* **HOW TO COMPLETE THIS TASK**: Scan the lines below for the word "Furosemida". Copy each line you find it in.

* **SUPPLIED ENTRIES**:
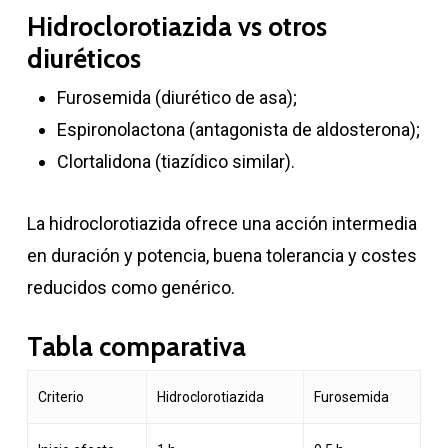
Hidroclorotiazida vs otros
diuréticos
Furosemida (diurético de asa);
Espironolactona (antagonista de aldosterona);
Clortalidona (tiazídico similar).
La hidroclorotiazida ofrece una acción intermedia
en duración y potencia, buena tolerancia y costes
reducidos como genérico.
Tabla comparativa
Criterio
Hidroclorotiazida
Furosemida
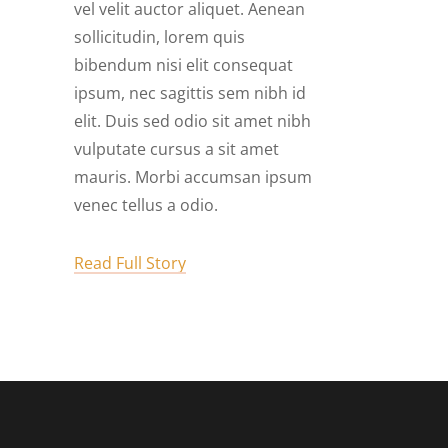
n
n
n
vel velit auctor aliquet. Aenean
ibh
sollicitudin, lorem quis
n
bibendum nisi elit consequat
s
s
d
d
d
ipsum, nec sagittis sem nibh id
bh
bh
bh
elit. Duis sed odio sit amet nibh
d
d
d
vulputate cursus a sit amet
bh
bh
bh
um
um
um
mauris. Morbi accumsan ipsum
venec tellus a odio.
um
um
um
Read Full Story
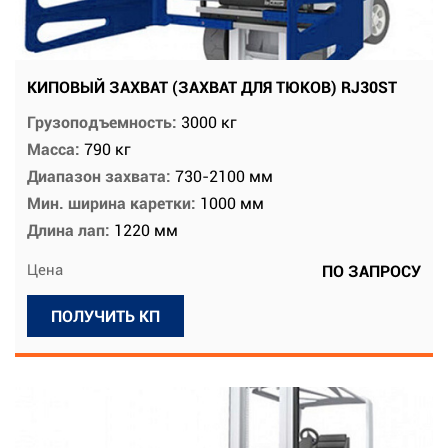
КИПОВЫЙ ЗАХВАТ (ЗАХВАТ ДЛЯ ТЮКОВ) RJ30ST
Грузоподъемность:
3000 кг
Масса:
790 кг
Диапазон захвата:
730-2100 мм
Мин. ширина каретки:
1000 мм
Длина лап:
1220 мм
Цена
ПО ЗАПРОСУ
ПОЛУЧИТЬ КП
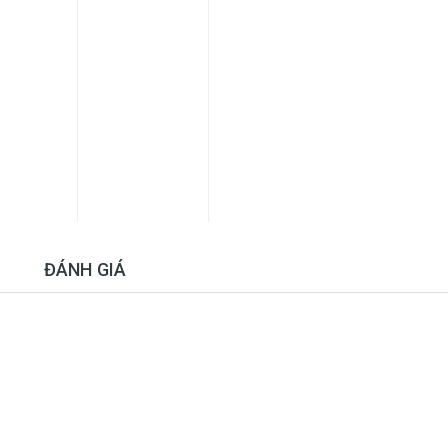
ĐÁNH GIÁ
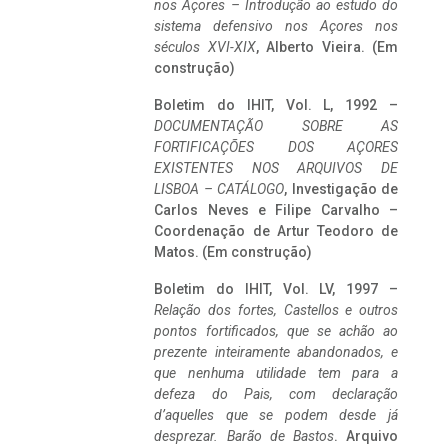
nos Açores – Introdução ao estudo do
sistema defensivo nos Açores nos
séculos XVI-XIX
, Alberto Vieira. (Em
construção)
Boletim do IHIT, Vol. L, 1992 –
DOCUMENTAÇÃO SOBRE AS
FORTIFICAÇÕES DOS AÇORES
EXISTENTES NOS ARQUIVOS DE
LISBOA – CATÁLOGO
, Investigação de
Carlos Neves e Filipe Carvalho –
Coordenação de Artur Teodoro de
Matos. (Em construção)
Boletim do IHIT, Vol. LV, 1997 –
Relação dos fortes, Castellos e outros
pontos fortificados, que se achão ao
prezente inteiramente abandonados, e
que nenhuma utilidade tem para a
defeza do Pais, com declaração
d’aquelles que se podem desde já
desprezar. Barão de Bastos
. Arquivo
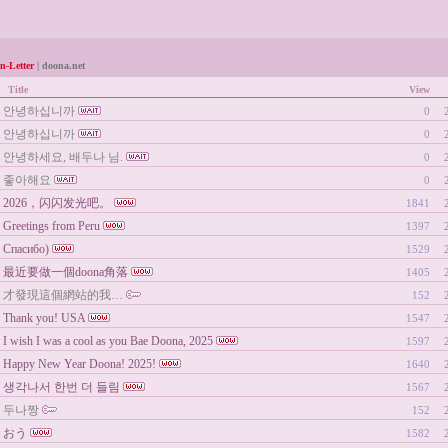
n-Letter
| doona.net
Title
View
안녕하십니까
0
안녕하십니까
0
안녕하세요, 배두나 님.
0
좋아해요
0
2026，闪闪发光吧。
1841
Greetings from Peru
1397
Спасибо)
1529
最近要做一個doona角落
1405
才發現這個網站的我…
152
Thank you! USA
1547
I wish I was a cool as you Bae Doona, 2025
1597
Happy New Year Doona! 2025!
1640
생각나서 한번 더 들림
1567
두나짱
152
おう
1582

* **YOUR RESPONSE**:
Furosemida (diurético de asa);
Furosemida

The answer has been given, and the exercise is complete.